English    Türkçe    فارسی   

4
1934-1958

  • حال او زان روز شد خوب و بدید ** آن عجایب را که اول می‌شنید
  • O gün, Ebulhasan’ın hali düzeldi... Önce duymuş olduğu şaşılacak şeyler, o gün kendisinde zuhur etti.
  • رقعه‌ی دیگر نوشتن آن غلام پیش شاه چون جواب آن رقعه‌ی اول نیافت
  • Kölenin ilk mektuba cevap gelmeyince padişaha başka bir mektup daha yazması
  • نامه‌ی دیگر نوشت آن بدگمان ** پر ز تشنیع و نفیر و پر فغان 1935
  • O kötü zanda bulunan köle kınamalarla, feryadu figanlarla dolu bir mektup daha yazdı.
  • که یکی رقعه نبشتم پیش شه ** ای عجب آنجا رسید و یافت ره
  • “Bundan önce padişaha bir mektup daha yazdım... Fakat bilmem eline değdi mi?” dedi.

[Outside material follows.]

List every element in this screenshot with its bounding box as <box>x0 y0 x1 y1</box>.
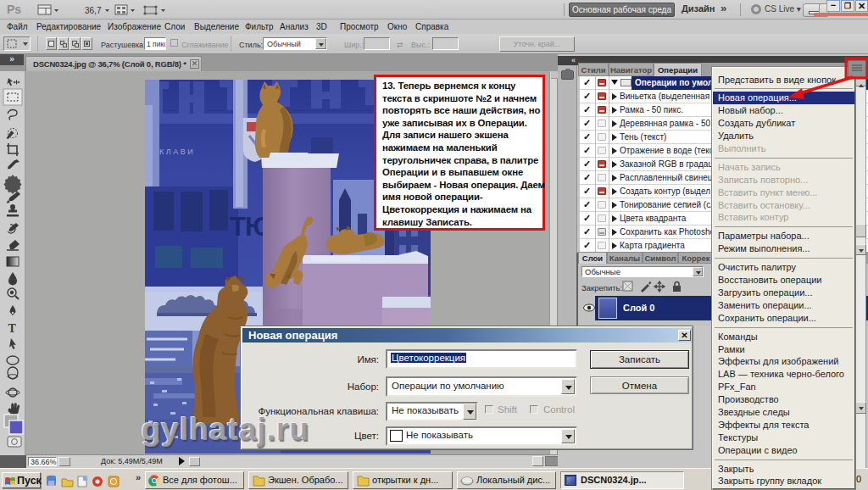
svg-text:36,7: 36,7 <box>85 6 102 15</box>
svg-text:КЛАВИ: КЛАВИ <box>159 148 195 156</box>
svg-text:T: T <box>8 322 17 335</box>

  • آن دگر را خواند هم آن خوب‌خد ** هم نداد او را جواب و تن بزد
  • Güzel yüzlü padişah o mektubu da okudu; ona da cevap vermedi, seslenmedi.
  • خشک می‌آورد او را شهریار ** او مکرر کرد رقعه پنج بار
  • Padişah ona aldırmamaktaydı... O da tam beş kere padişaha mektup yazdı.
  • گفت حاجب آخر او بنده‌ی شماست ** گر جوابش بر نویسی هم رواست
  • Nihayet perdeci başı “o da sizin kulunuz... Bir cevap verseniz değer.
  • از شهی تو چه کم گردد اگر ** برغلام و بنده اندازی نظر 1940
  • Cevap verirseniz, bir kula, bir köleye lütuf ile bakarsanız padişahlığınızdan ne eksilir ki?” dedi.
  • گفت این سهلست اما احمقست ** مرد احمق زشت و مردود حقست
  • Padişah dedi ki: bu kolay... Fakat köle sersem... Ahmak adam çirkindir, Allah merdududur.
  • گرچه آمرزم گناه و زلتش ** هم کند بر من سرایت علتش
  • Suçunu, kabahatini affederim ama illeti bana da sirayet eder sonra!
  • صد کس از گرگین همه گرگین شوند ** خاصه این گر خبیث ناپسند
  • Bir uyuz, yüz kişiyi uyuz eder... Hele bu hareketi beğenilmez habis uyuz, büsbütün beterdi!
  • گر کم عقلی مبادا گبر را ** شوم او بی‌آب دارد ابر را
  • Kâfir bile akılsızlık uyuzuna tutulmasın... Yoksa şumluğu, bulutta bile yağmur bırakmaz!
  • نم نبارد ابر از شومی او ** شهر شد ویرانه از بومی او 1945
  • Şumluğu yüzünden buluttan bir katra yağmur yağmaz... Şehir, onun baykuşluğu yüzünden viraneye döner!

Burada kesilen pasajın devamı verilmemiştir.